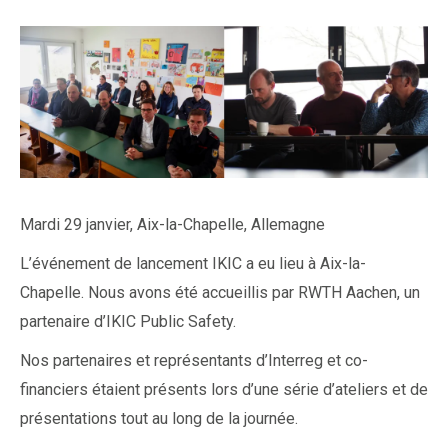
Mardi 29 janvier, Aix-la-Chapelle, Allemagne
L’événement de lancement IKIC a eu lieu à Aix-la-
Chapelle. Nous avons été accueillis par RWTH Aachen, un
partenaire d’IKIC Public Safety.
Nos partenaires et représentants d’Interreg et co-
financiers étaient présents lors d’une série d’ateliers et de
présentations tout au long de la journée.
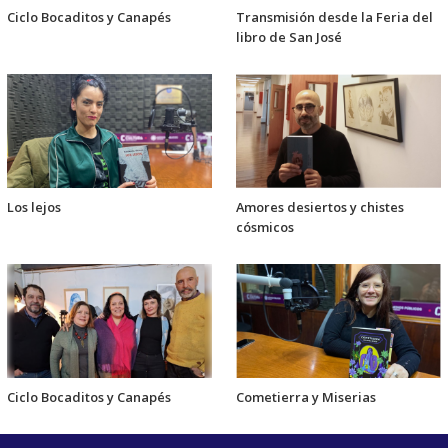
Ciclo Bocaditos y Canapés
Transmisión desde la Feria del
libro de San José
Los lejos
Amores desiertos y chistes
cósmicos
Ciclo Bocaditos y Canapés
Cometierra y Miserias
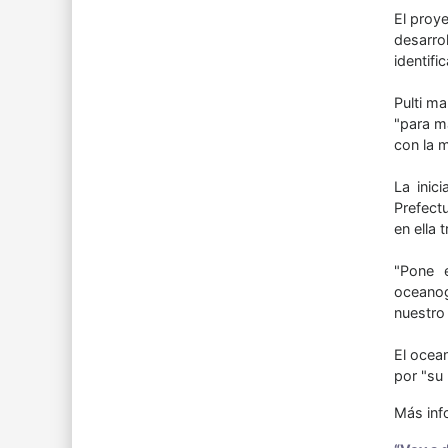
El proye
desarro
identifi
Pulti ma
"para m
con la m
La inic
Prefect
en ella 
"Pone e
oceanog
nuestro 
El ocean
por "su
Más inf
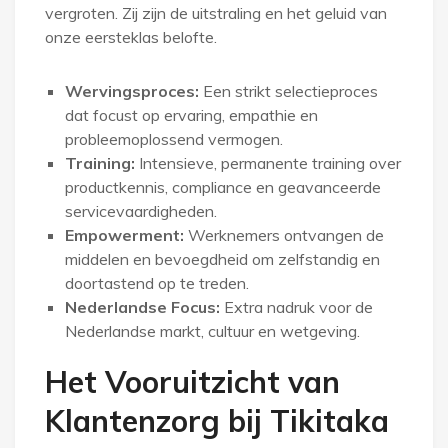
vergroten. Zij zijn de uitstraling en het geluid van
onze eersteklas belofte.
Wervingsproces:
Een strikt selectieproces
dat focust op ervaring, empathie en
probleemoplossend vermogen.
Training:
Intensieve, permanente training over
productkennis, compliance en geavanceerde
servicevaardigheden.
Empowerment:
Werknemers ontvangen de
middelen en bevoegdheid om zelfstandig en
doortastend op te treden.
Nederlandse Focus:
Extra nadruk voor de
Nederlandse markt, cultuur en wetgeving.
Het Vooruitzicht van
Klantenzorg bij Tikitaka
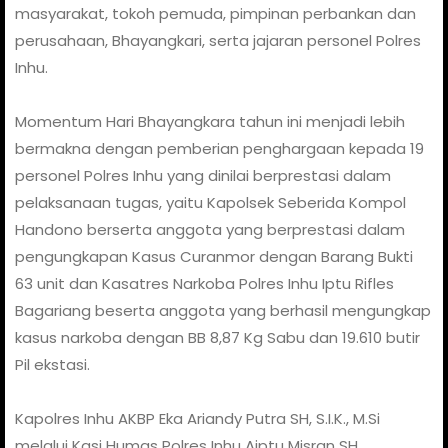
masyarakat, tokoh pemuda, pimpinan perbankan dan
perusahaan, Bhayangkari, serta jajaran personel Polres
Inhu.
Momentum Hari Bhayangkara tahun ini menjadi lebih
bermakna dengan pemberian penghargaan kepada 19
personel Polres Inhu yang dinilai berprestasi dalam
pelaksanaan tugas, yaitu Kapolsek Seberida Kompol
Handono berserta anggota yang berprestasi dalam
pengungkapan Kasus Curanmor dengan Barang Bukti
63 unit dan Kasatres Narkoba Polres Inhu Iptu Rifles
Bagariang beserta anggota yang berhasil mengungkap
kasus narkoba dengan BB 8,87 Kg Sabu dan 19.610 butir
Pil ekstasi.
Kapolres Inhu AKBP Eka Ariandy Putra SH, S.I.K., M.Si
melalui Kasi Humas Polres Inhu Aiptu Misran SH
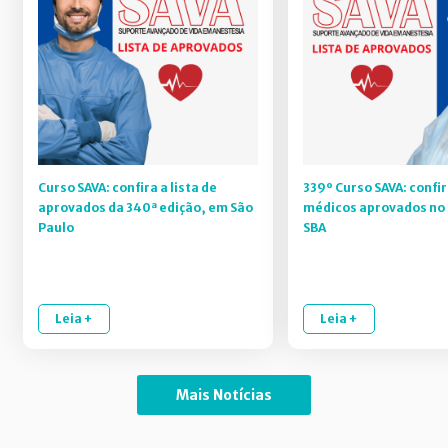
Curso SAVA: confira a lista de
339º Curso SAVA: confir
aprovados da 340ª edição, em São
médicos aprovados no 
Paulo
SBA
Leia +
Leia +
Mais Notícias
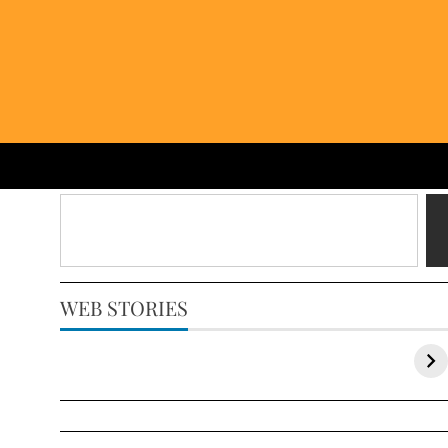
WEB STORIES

**WHAT TO DO**
Work out how many lines in the records above contain the word "SAVA", and reply with that number alone.

**THE COMPLETED TASK**
2